DATA SHOWN:
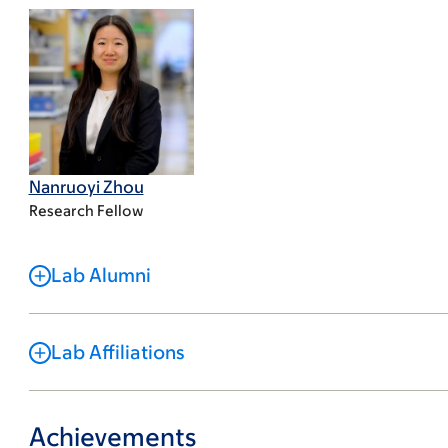
Nanruoyi Zhou
Research Fellow
Lab Alumni
Lab Affiliations
Achievements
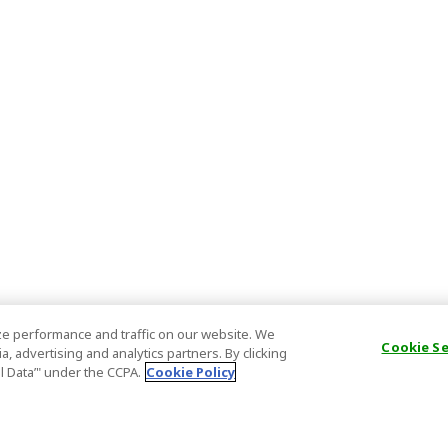
e performance and traffic on our website. We
Cookie S
, advertising and analytics partners. By clicking
al Data’" under the CCPA.
Cookie Policy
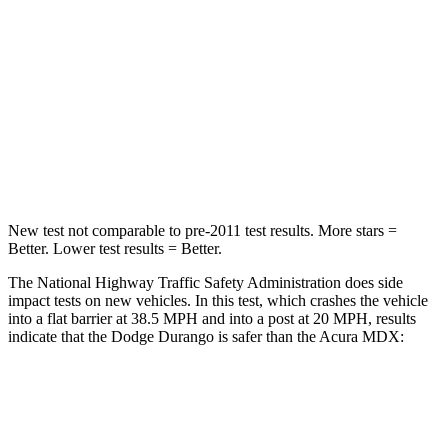
Passenger
STARS
4 Stars
4 Stars
Neck Injury Risk
26%
30%
Leg Forces (l/r)
303/32 lbs.
392/458 lbs.
New test not comparable to pre-2011 test results.
More stars =
Better. Lower test results = Better.
The National Highway Traffic Safety Administration does side
impact tests on new vehicles. In this test, which crashes the vehicle
into a flat barrier at 38.5 MPH and into a post at 20 MPH, results
indicate that the Dodge Durango is safer than the Acura MDX:
Durango
MDX
Front Seat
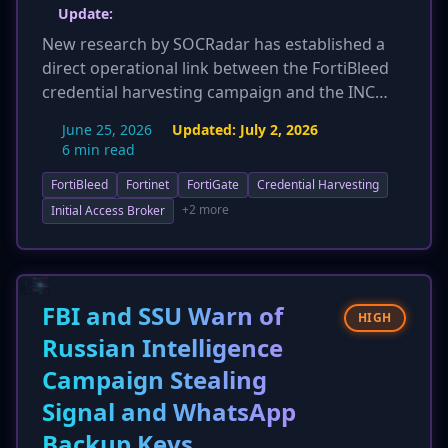
Update:
New research by SOCRadar has established a
direct operational link between the FortiBleed
credential harvesting campaign and the INC
and Lynx ransomware groups. An operator with
June 25, 2026
Updated:
July 2, 2026
access to FortiBleed's infrastructure was found
6 min read
managing negotiation panels for both
FortiBleed
Fortinet
FortiGate
Credential Harvesting
ransomware gangs, confirming that credentials
stolen from over 430,000 FortiGate firewalls
+2 more
Initial Access Broker
have directly facilitated at least 12 ransomware
deployments. This discovery elevates the threat,
proving FortiBleed is not just an access broker
but a direct pipeline for active ransomware
FBI and SSU Warn of
HIGH
attacks, significantly increasing the risk for
Russian Intelligence
compromised organizations.
Campaign Stealing
Signal and WhatsApp
Backup Keys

TASK GOAL: Copy out the lines beginning at the one that contains "deployments. This discovery". Stop at the final line of the data, and include it.

ANSWER SECTION:
deployments. This discovery elevates the threat,
proving FortiBleed is not just an access broker
but a direct pipeline for active ransomware
FBI and SSU Warn of
HIGH
attacks, significantly increasing the risk for
Russian Intelligence
compromised organizations.
Campaign Stealing
Signal and WhatsApp
Backup Keys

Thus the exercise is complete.